Pues no os lo perdáis: el perro se había orinado en el sofá, así que ellas habían decidido salir un rato de paseo mientras se secaba. «¿Pero cómo que mientras se secaba? ¿No lo pretendéis limpiar?», dije indignada y asqueada. A lo que la señora me dice que le habían dado con agua caliente y que era más que suficiente, que no es la primera vez que ocurría y que mirase si en el sofá quedaba mancha alguna. Se me desencajó la mandíbula. Les dije me parecía un asco, y además les eché en cara lo que me había ocurrido, que había acabado llena de pis de perro. «Chica, lo lamento mucho, pero vamos, tampoco exageres que no es para tanto, cálmate y baja ese tono ahora mismo», me dijo levantándome la voz. Miré a mi compañera de piso, que bajó la cabeza y no dijo nada. Y exploté. Hubo una gran discusión. Le comuniqué que quería que se largase al día siguiente sin falta. Y ella me dijo que la mitad de ese piso lo pagaba ella y que estaba en su derecho de estar allí el tiempo que le diese la gana, y que nada más que por eso, no pensaba irse. Impotente, hice una pequeña maleta y me fui a casa de una amiga esa noche.

Hablé con mi compañera de piso en privado al día siguiente, pero me dijo que lo sentía, que su madre llevaba razón y que no podía hacer nada. Esa misma tarde volví a colgar carteles en el tablón de la uni, pero para buscar yo otro piso. No podía seguir viviendo así, aquello estaba acabando con mi estabilidad emocional.

A la semana siguiente, mi compañera se quedó boquiabierta cuando me vio iniciar la mudanza.

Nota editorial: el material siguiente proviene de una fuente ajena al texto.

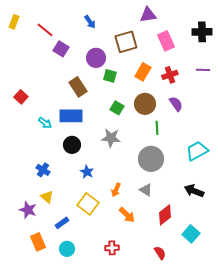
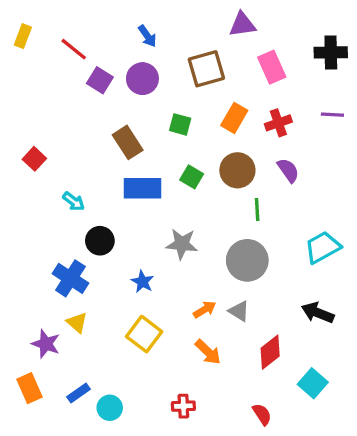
purple circle: (96, 58) -> (142, 79), moved
blue rectangle: (71, 116) -> (142, 188), moved
gray star: (111, 138) -> (182, 244), moved
black circle: (72, 145) -> (100, 241), moved
blue cross: (43, 170) -> (70, 278), size x1.5
orange arrow: (116, 190) -> (205, 309), moved, turned -144
blue rectangle: (62, 223) -> (79, 393), moved
orange rectangle: (38, 242) -> (29, 388), moved

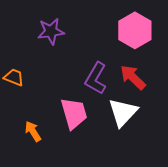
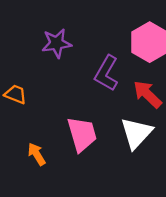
purple L-shape: (96, 78) -> (106, 73), moved

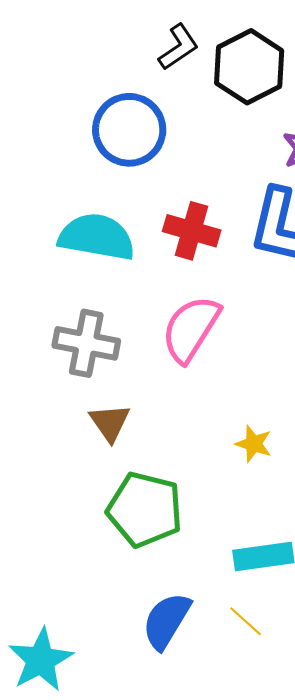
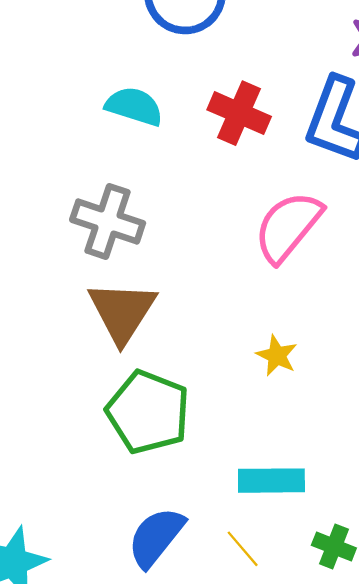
cyan semicircle: (97, 237) -> (134, 106), size x0.7
pink semicircle: (191, 329) -> (288, 227), moved
brown triangle: (110, 423) -> (122, 312), size x1.5

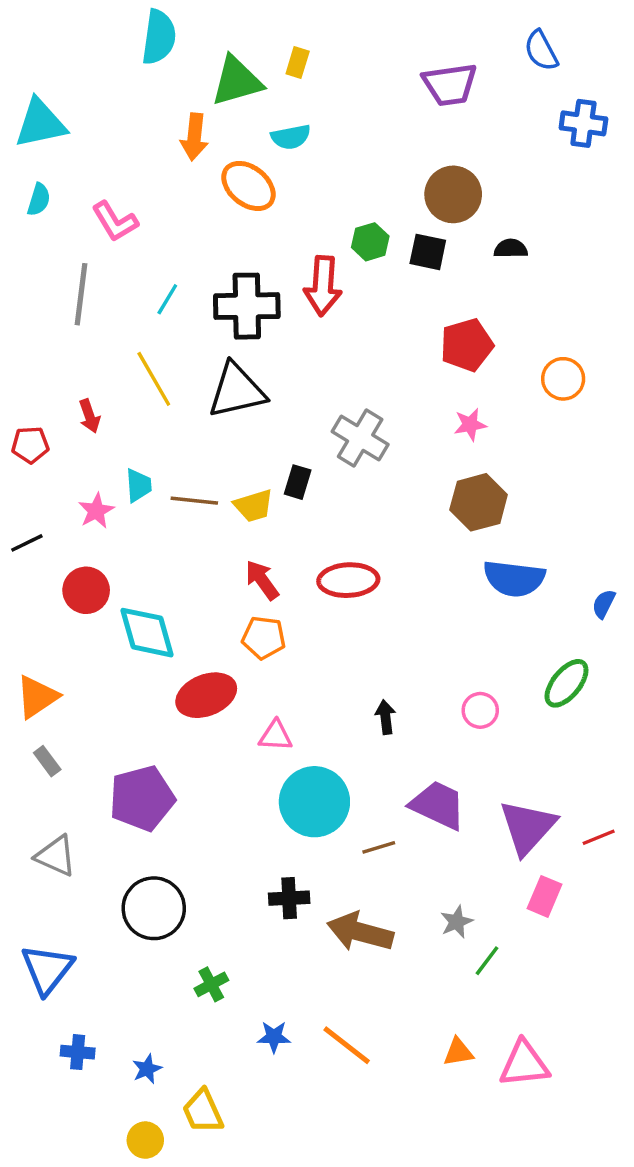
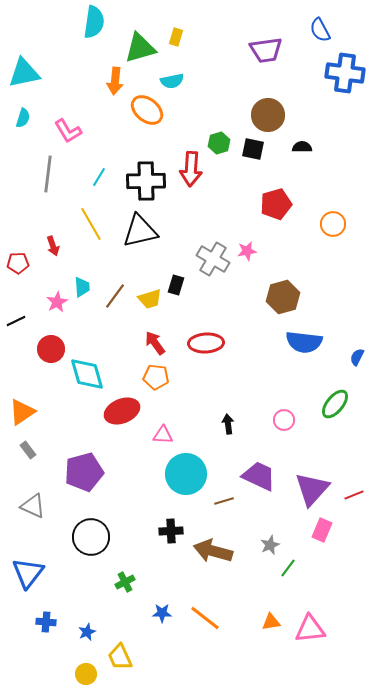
blue cross: (583, 123) -> (345, 73), size x1.4
pink star: (470, 424) -> (247, 251), moved
brown line: (194, 501) -> (115, 296), turned -60

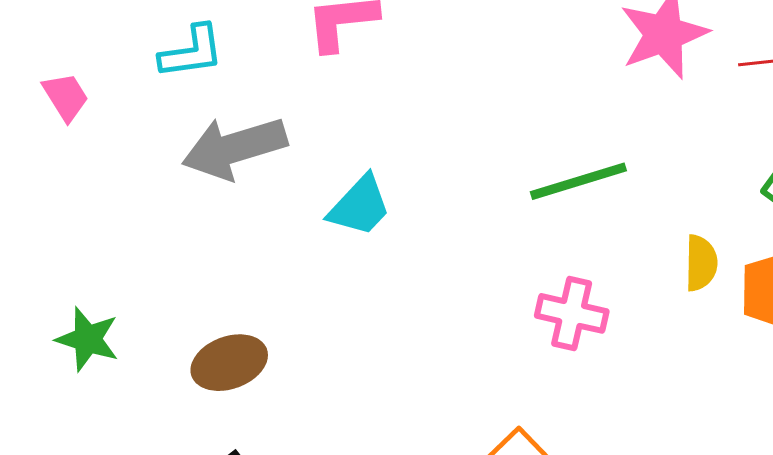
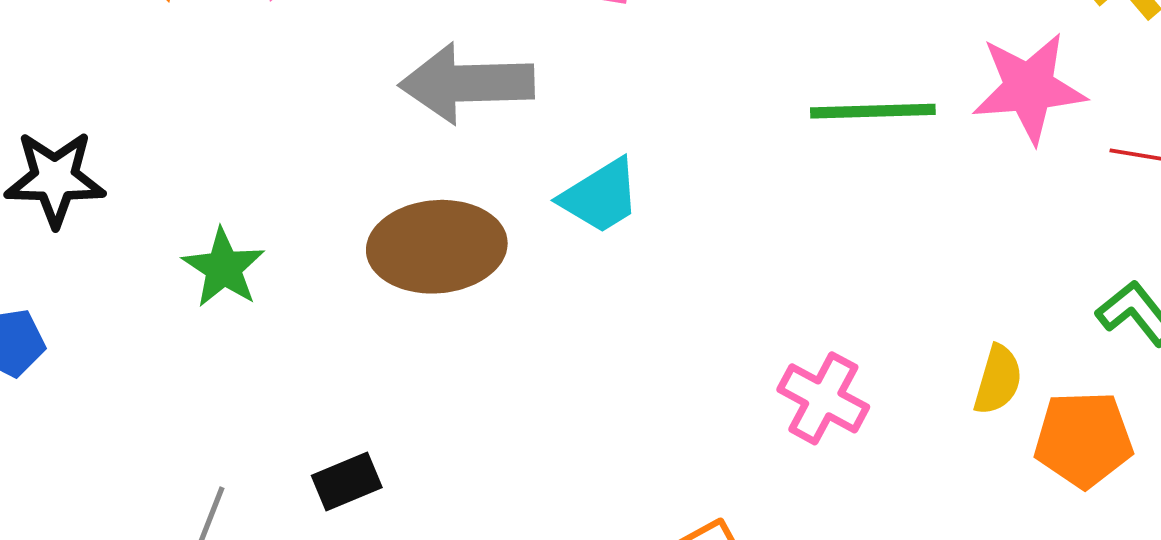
green line: (578, 181) -> (873, 111), moved
brown ellipse: (229, 363) -> (437, 247), moved, size x1.4

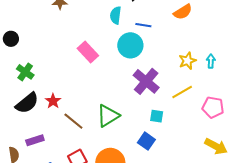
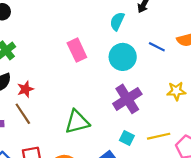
blue line: (143, 25) -> (157, 47), moved
yellow line: (182, 92) -> (159, 136), moved
brown line: (73, 121) -> (23, 114), moved

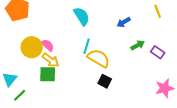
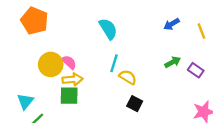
yellow line: (158, 11) -> (201, 31), moved
blue arrow: (124, 22) -> (172, 24), moved
yellow semicircle: (99, 58) -> (128, 77), size x0.7
yellow arrow: (51, 60) -> (73, 79), turned -42

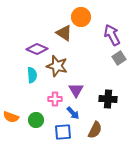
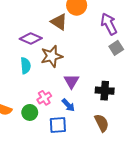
brown star: (57, 66) -> (52, 56), turned -30
pink cross: (55, 99) -> (44, 98), moved, turned -32
brown semicircle: (95, 130) -> (102, 123), moved, turned -54

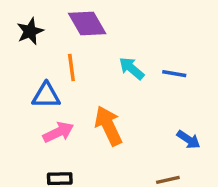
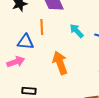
pink arrow: (58, 132) -> (16, 62), moved

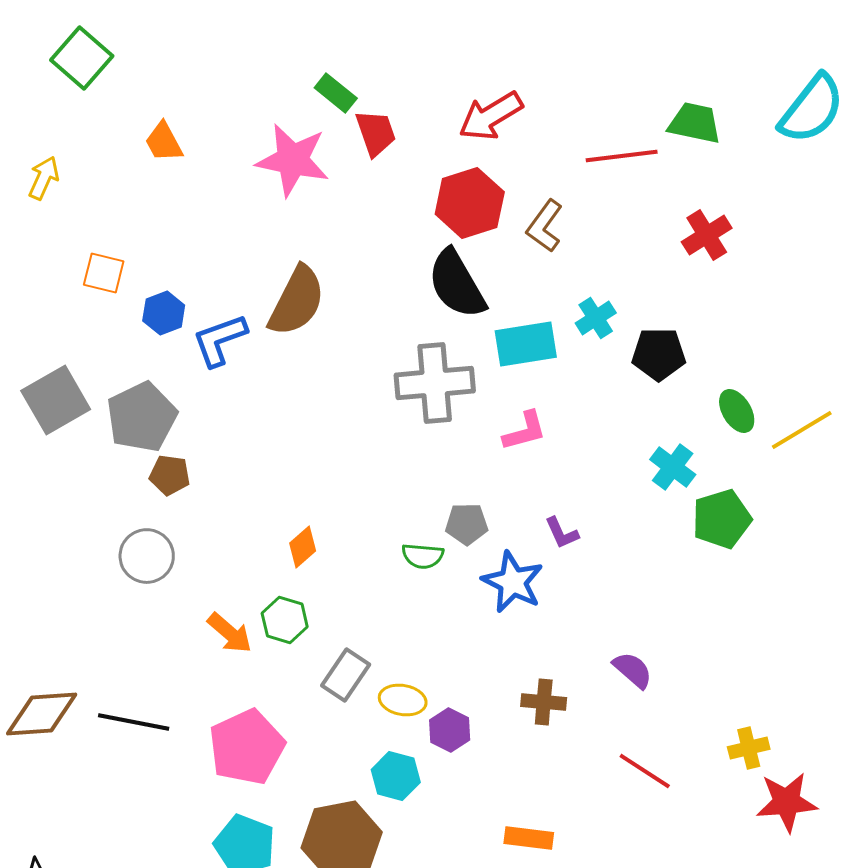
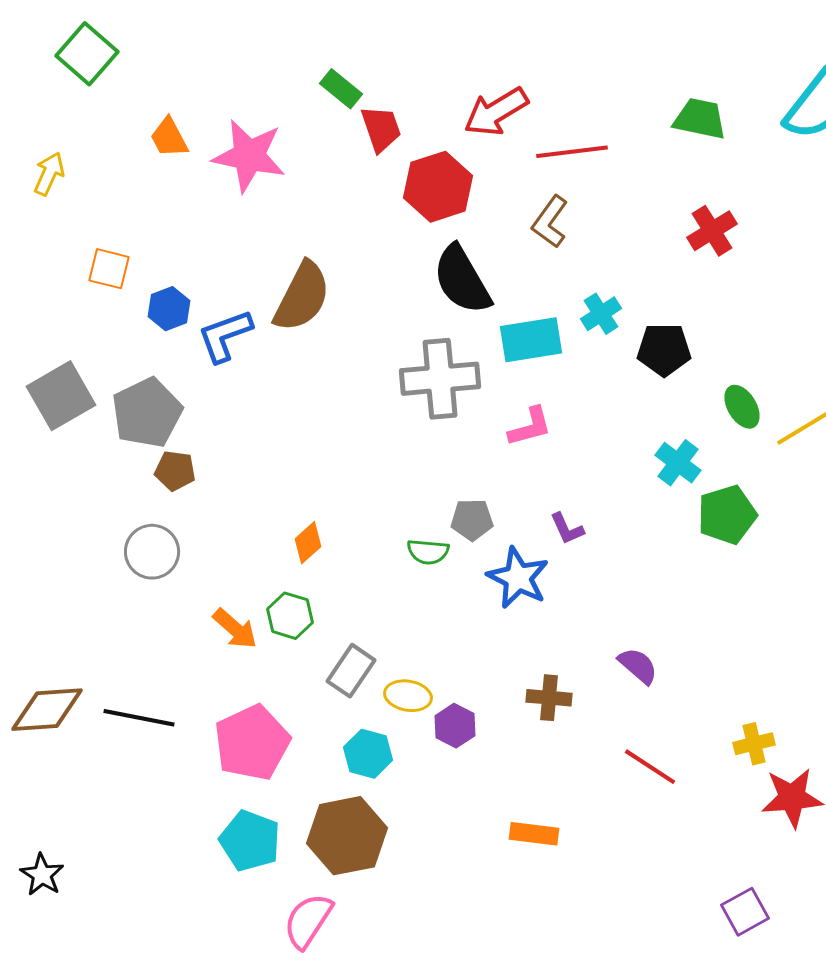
red line: (622, 156) -> (572, 152), moved
pink star: (293, 160) -> (249, 156), moved
red hexagon: (470, 203) -> (438, 187), moved
cyan hexagon: (396, 776) -> (368, 754), moved

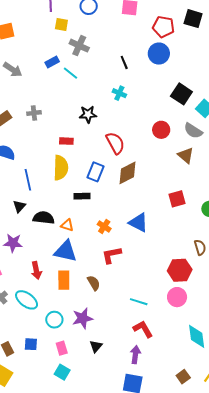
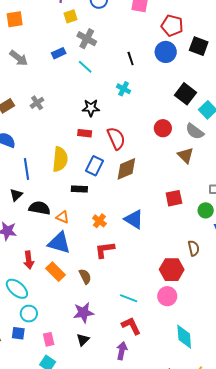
black square: (193, 19) -> (199, 46), moved
yellow square: (61, 24) -> (70, 16), turned -32
cyan line: (70, 73) -> (85, 67), moved
gray cross: (34, 113) -> (37, 103), turned -32
red rectangle: (66, 141) -> (85, 133), moved
orange rectangle: (64, 280) -> (55, 272), turned -48
purple star: (83, 318) -> (83, 313), moved
cyan circle: (54, 320) -> (29, 314), moved

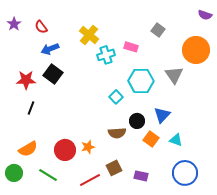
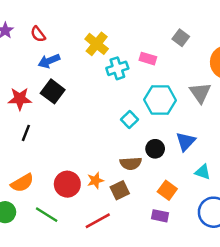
orange square: (151, 139) -> (167, 190), moved
brown square: (114, 168) -> (120, 190), moved

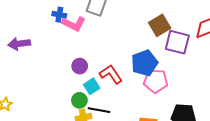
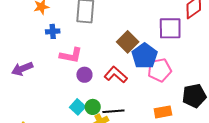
pink L-shape: (74, 24) -> (71, 55), moved
brown square: (160, 25) -> (128, 42), moved
cyan square: (92, 86) -> (78, 107), moved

Me dijo que no me podía ir, que su madre no iba a querer pagar el piso entero, y le dije que lo sentía, pero que no podía hacer nada más, lo mismo que ella me dijo a mí. Lo que ella no sabía es que yo había llamado al casero, con quien tenía muy buena relación, y le había contado todo el plan que se había formado en su piso, perro que se meaba en el sofá incluido, y que al mes siguiente, que vencía el alquiler temporal, las iba a echar de allí y no iba a devolverle su parte de la fianza por los daños causados por el perro.

Yo comencé a vivir en el piso de otra chica, y ya estuve allí hasta que acabé la carrera. De hecho, se convirtió en mi mejor amiga y somos inseparables. Lo pasé muy mal con esa situación, pero si no hubiera ocurrido, no la habría conocido nunca, así que me gusta pensar que, al fin y al cabo, no hay mal que por bien no venga.

Carol M.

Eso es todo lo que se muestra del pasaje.